Of the 2.2 billion people living with vision impairment or blindness, over one billion cases could have been prevented or are yet to be addressed. These billion people are not getting the care they need according to the first World report on vision issued by the World Health Organization (WHO). Initial treatment of childhood cataract is important to enhance vision in life and to minimize amblyopia (lazy eye development). The growing level of cataract in children has become a matter of concern for the specialists. In India, studies have shown that cataract happens in one to four babies per 10,000 births. The normal lens in the eyes are transparent and allows light to go into the eye without any difficulty. In case of cataract this normal “crystalline” lens becomes opaque, either completely or partly.
“When a cataract is present since birth, it is called a congenital cataract. A cataract that is developed after 12 months of birth is called developmental cataract and it could be present in one or both the eyes. It can be hereditary or may occur sporadically or because of other underlying general diseases. In 27% of cases, it occurs because of some other defects in the eye, whereas in 22% of the cases it occurs because of other underlying health problems in children (systemic abnormalities).
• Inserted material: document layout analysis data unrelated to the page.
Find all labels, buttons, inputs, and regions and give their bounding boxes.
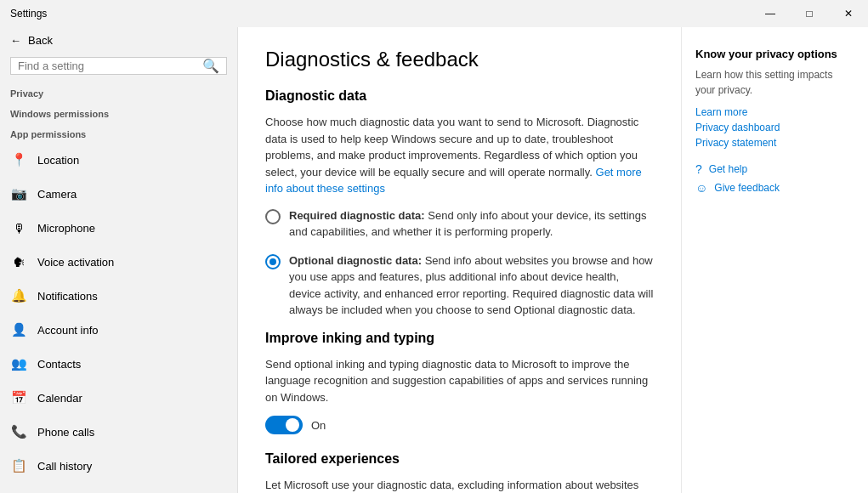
improve-inking-section: Improve inking and typing Send optional … (265, 331, 654, 435)
sidebar-item-location[interactable]: 📍 Location (0, 143, 237, 177)
get-help-label: Get help (709, 163, 747, 175)
main-content: Diagnostics & feedback Diagnostic data C… (238, 27, 681, 493)
sidebar-item-phone-calls-label: Phone calls (37, 426, 94, 439)
sidebar: ← Back 🔍 Privacy Windows permissions App… (0, 27, 238, 493)
radio-required-label: Required diagnostic data: (289, 209, 425, 222)
settings-title: Settings (10, 8, 47, 20)
sidebar-item-phone-calls[interactable]: 📞 Phone calls (0, 415, 237, 449)
sidebar-item-contacts-label: Contacts (37, 358, 81, 371)
radio-option-required[interactable]: Required diagnostic data: Send only info… (265, 207, 654, 241)
diagnostic-data-section: Diagnostic data Choose how much diagnost… (265, 88, 654, 319)
tailored-experiences-desc: Let Microsoft use your diagnostic data, … (265, 477, 654, 493)
search-icon: 🔍 (202, 58, 219, 74)
calendar-icon: 📅 (10, 389, 27, 406)
diagnostic-data-title: Diagnostic data (265, 88, 654, 104)
right-panel: Know your privacy options Learn how this… (681, 27, 868, 493)
radio-required-text: Required diagnostic data: Send only info… (289, 207, 654, 241)
privacy-dashboard-link[interactable]: Privacy dashboard (695, 122, 854, 133)
diagnostic-data-desc: Choose how much diagnostic data you want… (265, 114, 654, 197)
page-title: Diagnostics & feedback (265, 48, 654, 71)
sidebar-item-contacts[interactable]: 👥 Contacts (0, 347, 237, 381)
tailored-experiences-title: Tailored experiences (265, 451, 654, 467)
search-box: 🔍 (10, 57, 227, 75)
sidebar-item-microphone-label: Microphone (37, 222, 95, 235)
sidebar-item-calendar[interactable]: 📅 Calendar (0, 381, 237, 415)
titlebar-left: Settings (10, 8, 47, 20)
notifications-icon: 🔔 (10, 287, 27, 304)
radio-optional[interactable] (265, 254, 281, 269)
right-panel-title: Know your privacy options (695, 48, 854, 60)
windows-permissions-label: Windows permissions (0, 102, 237, 122)
sidebar-item-location-label: Location (37, 154, 79, 167)
maximize-button[interactable]: □ (790, 0, 829, 27)
titlebar-controls: — □ ✕ (751, 0, 868, 27)
account-info-icon: 👤 (10, 321, 27, 338)
give-feedback-label: Give feedback (714, 182, 780, 194)
content-area: Diagnostics & feedback Diagnostic data C… (238, 27, 868, 493)
back-button[interactable]: ← Back (0, 27, 237, 54)
app-container: ← Back 🔍 Privacy Windows permissions App… (0, 27, 868, 493)
search-input[interactable] (18, 60, 202, 72)
sidebar-item-call-history-label: Call history (37, 460, 92, 473)
sidebar-item-calendar-label: Calendar (37, 392, 82, 405)
titlebar: Settings — □ ✕ (0, 0, 868, 27)
call-history-icon: 📋 (10, 457, 27, 474)
back-icon: ← (10, 34, 21, 47)
contacts-icon: 👥 (10, 355, 27, 372)
sidebar-item-notifications-label: Notifications (37, 290, 98, 303)
improve-inking-title: Improve inking and typing (265, 331, 654, 346)
microphone-icon: 🎙 (10, 219, 27, 236)
voice-activation-icon: 🗣 (10, 253, 27, 270)
improve-inking-toggle-label: On (311, 419, 326, 432)
sidebar-item-microphone[interactable]: 🎙 Microphone (0, 211, 237, 245)
sidebar-item-notifications[interactable]: 🔔 Notifications (0, 279, 237, 313)
privacy-section-label: Privacy (0, 82, 237, 102)
sidebar-item-voice-activation[interactable]: 🗣 Voice activation (0, 245, 237, 279)
minimize-button[interactable]: — (751, 0, 790, 27)
tailored-experiences-section: Tailored experiences Let Microsoft use y… (265, 451, 654, 493)
sidebar-item-camera[interactable]: 📷 Camera (0, 177, 237, 211)
radio-option-optional[interactable]: Optional diagnostic data: Send info abou… (265, 252, 654, 319)
camera-icon: 📷 (10, 185, 27, 202)
improve-inking-desc: Send optional inking and typing diagnost… (265, 356, 654, 406)
sidebar-item-call-history[interactable]: 📋 Call history (0, 449, 237, 483)
sidebar-item-voice-activation-label: Voice activation (37, 256, 114, 269)
sidebar-item-email[interactable]: ✉ Email (0, 483, 237, 493)
improve-inking-toggle[interactable] (265, 416, 303, 434)
sidebar-item-account-info[interactable]: 👤 Account info (0, 313, 237, 347)
app-permissions-label: App permissions (0, 122, 237, 143)
improve-inking-toggle-row: On (265, 416, 654, 434)
give-feedback-icon: ☺ (695, 181, 707, 195)
get-help-action[interactable]: ? Get help (695, 162, 854, 176)
location-icon: 📍 (10, 151, 27, 168)
radio-optional-text: Optional diagnostic data: Send info abou… (289, 252, 654, 319)
learn-more-link[interactable]: Learn more (695, 106, 854, 118)
privacy-statement-link[interactable]: Privacy statement (695, 137, 854, 149)
sidebar-item-account-info-label: Account info (37, 324, 99, 337)
get-help-icon: ? (695, 162, 702, 176)
radio-optional-label: Optional diagnostic data: (289, 254, 422, 267)
phone-calls-icon: 📞 (10, 423, 27, 440)
give-feedback-action[interactable]: ☺ Give feedback (695, 181, 854, 195)
sidebar-item-camera-label: Camera (37, 188, 77, 201)
close-button[interactable]: ✕ (829, 0, 868, 27)
right-panel-desc: Learn how this setting impacts your priv… (695, 67, 854, 98)
radio-required[interactable] (265, 209, 281, 224)
back-label: Back (28, 34, 53, 47)
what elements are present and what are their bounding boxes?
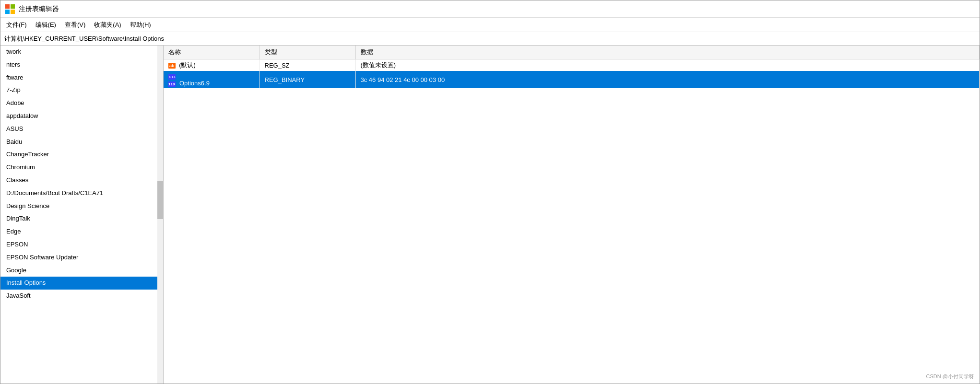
- tree-item-epson[interactable]: EPSON: [0, 238, 163, 251]
- watermark: CSDN @小付同学呀: [926, 373, 974, 380]
- tree-item-asus[interactable]: ASUS: [0, 123, 163, 136]
- svg-rect-1: [11, 4, 15, 9]
- tree-item-nters[interactable]: nters: [0, 58, 163, 71]
- cell-data-options: 3c 46 94 02 21 4c 00 00 03 00: [355, 71, 980, 88]
- left-panel: twork nters ftware 7-Zip Adobe appdatalo…: [0, 46, 164, 384]
- tree-item-changetracker[interactable]: ChangeTracker: [0, 148, 163, 161]
- scrollbar-track[interactable]: [157, 46, 163, 384]
- tree-item-baidu[interactable]: Baidu: [0, 136, 163, 149]
- tree-item-twork[interactable]: twork: [0, 46, 163, 58]
- tree-item-install-options[interactable]: Install Options: [0, 277, 163, 290]
- right-panel: 名称 类型 数据 ab (默认) REG_SZ (数值未设置): [164, 46, 980, 384]
- main-window: 注册表编辑器 文件(F) 编辑(E) 查看(V) 收藏夹(A) 帮助(H) 计算…: [0, 0, 980, 384]
- cell-type-options: REG_BINARY: [260, 71, 355, 88]
- value-name-default: (默认): [179, 61, 196, 69]
- tree-item-classes[interactable]: Classes: [0, 174, 163, 187]
- tree-item-design-science[interactable]: Design Science: [0, 200, 163, 213]
- registry-table: 名称 类型 数据 ab (默认) REG_SZ (数值未设置): [164, 46, 980, 88]
- svg-rect-3: [11, 10, 15, 14]
- tree-item-google[interactable]: Google: [0, 264, 163, 277]
- tree-item-edge[interactable]: Edge: [0, 225, 163, 238]
- table-header-row: 名称 类型 数据: [164, 46, 980, 59]
- menu-view[interactable]: 查看(V): [61, 19, 89, 31]
- tree-item-ftware[interactable]: ftware: [0, 71, 163, 84]
- title-bar: 注册表编辑器: [0, 0, 980, 18]
- window-title: 注册表编辑器: [19, 5, 59, 13]
- table-row[interactable]: ab (默认) REG_SZ (数值未设置): [164, 59, 980, 71]
- menu-favorites[interactable]: 收藏夹(A): [90, 19, 125, 31]
- binary-icon: 011110: [168, 74, 176, 87]
- tree-item-epson-updater[interactable]: EPSON Software Updater: [0, 251, 163, 264]
- tree-item-adobe[interactable]: Adobe: [0, 97, 163, 110]
- cell-type-default: REG_SZ: [260, 59, 355, 71]
- tree-item-dingtalk[interactable]: DingTalk: [0, 212, 163, 225]
- cell-name-options: 011110 Options6.9: [164, 71, 260, 88]
- tree-item-chromium[interactable]: Chromium: [0, 161, 163, 174]
- value-name-options: Options6.9: [179, 80, 210, 87]
- app-icon: [5, 4, 15, 14]
- tree-item-7zip[interactable]: 7-Zip: [0, 84, 163, 97]
- breadcrumb: 计算机\HKEY_CURRENT_USER\Software\Install O…: [0, 32, 980, 46]
- svg-rect-2: [5, 10, 10, 14]
- tree-list[interactable]: twork nters ftware 7-Zip Adobe appdatalo…: [0, 46, 163, 384]
- breadcrumb-text: 计算机\HKEY_CURRENT_USER\Software\Install O…: [4, 35, 164, 43]
- cell-name-default: ab (默认): [164, 59, 260, 71]
- scrollbar-thumb[interactable]: [157, 181, 163, 219]
- main-content: twork nters ftware 7-Zip Adobe appdatalo…: [0, 46, 980, 384]
- col-header-type[interactable]: 类型: [260, 46, 355, 59]
- table-row[interactable]: 011110 Options6.9 REG_BINARY 3c 46 94 02…: [164, 71, 980, 88]
- tree-item-javasoft[interactable]: JavaSoft: [0, 290, 163, 303]
- cell-data-default: (数值未设置): [355, 59, 980, 71]
- col-header-name[interactable]: 名称: [164, 46, 260, 59]
- svg-rect-0: [5, 4, 10, 9]
- tree-item-bcut[interactable]: D:/Documents/Bcut Drafts/C1EA71: [0, 187, 163, 200]
- menu-edit[interactable]: 编辑(E): [32, 19, 60, 31]
- menu-bar: 文件(F) 编辑(E) 查看(V) 收藏夹(A) 帮助(H): [0, 18, 980, 32]
- ab-icon: ab: [168, 63, 176, 69]
- tree-item-appdatalow[interactable]: appdatalow: [0, 110, 163, 123]
- menu-file[interactable]: 文件(F): [2, 19, 31, 31]
- menu-help[interactable]: 帮助(H): [126, 19, 155, 31]
- col-header-data[interactable]: 数据: [355, 46, 980, 59]
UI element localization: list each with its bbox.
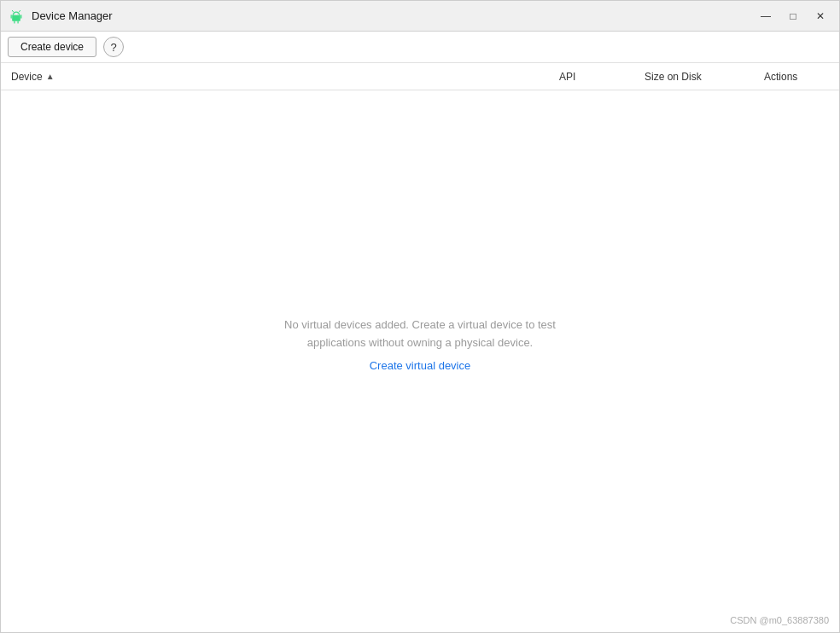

As per studies, in 41% of cases in children, cataract is diagnosed through routine screenings and hence detailed annual eye examination even for children is highly recommended. Whitish appearance in the eye (Leukocoria), squint and involuntary shaking of the eyeballs are the main symptoms of cataract in children,” said Dr Uppal Gandhi, Consultant, Child Sight Institute at L V Prasad Eye Institute.
“Today we are celebrating children’s eye care week through a walk, we do this every year during this week to coincide with the Children’s day. During the entire week various activities are done to create awareness about eye problems in children amongst the public. There are many children with visual impairment and even blindness. Just in India we have 4 to 5 lakh children who are blind even today. Almost 30% of these are because of cataract. Usually people think cataract is a disease of adults, it can also happen in very young, though it’s not that common, usually the prevalence is, 1 out of 10000 children born, have cataract. The theme of today’s walk is ‘Congenital cataract’ and we are creating public awareness that this also needs treatment, because if it’s detected very early, we can treat the disease. To know how we can detect disease is very important. When a picture is taken of the kid through cell phone or camera and if you see a white reflex in the eye, that could be because of cataract or any other eye diseases like eye cancer, glaucoma and others. Any parent noticing such white reflex in the child’s eye should take the child to an Ophthalmologist. Cataract is one of the most important causes of avoidable visual disability in children. The developing visual system requires appropriate visual stimulus during formative years and early childhood. If affected with cataract (bilateral or unilateral) or weakening of eyes (amblyopia or lazy eyes) the child’s educational and psychosocial advancement may be affected,” said Dr Ramesh Kekunnaya, Head, Child Sight Institute at L V Prasad Eye Institute.
Data from our country indicate that 50% of children with cataract present for surgery late. The reasons for delayed recognition and treatment is mainly due to lack of knowledge amongst parents and limited accessibility to specialist centres. This walk is mainly to inform and involve the community by creating awareness about the eye disorder.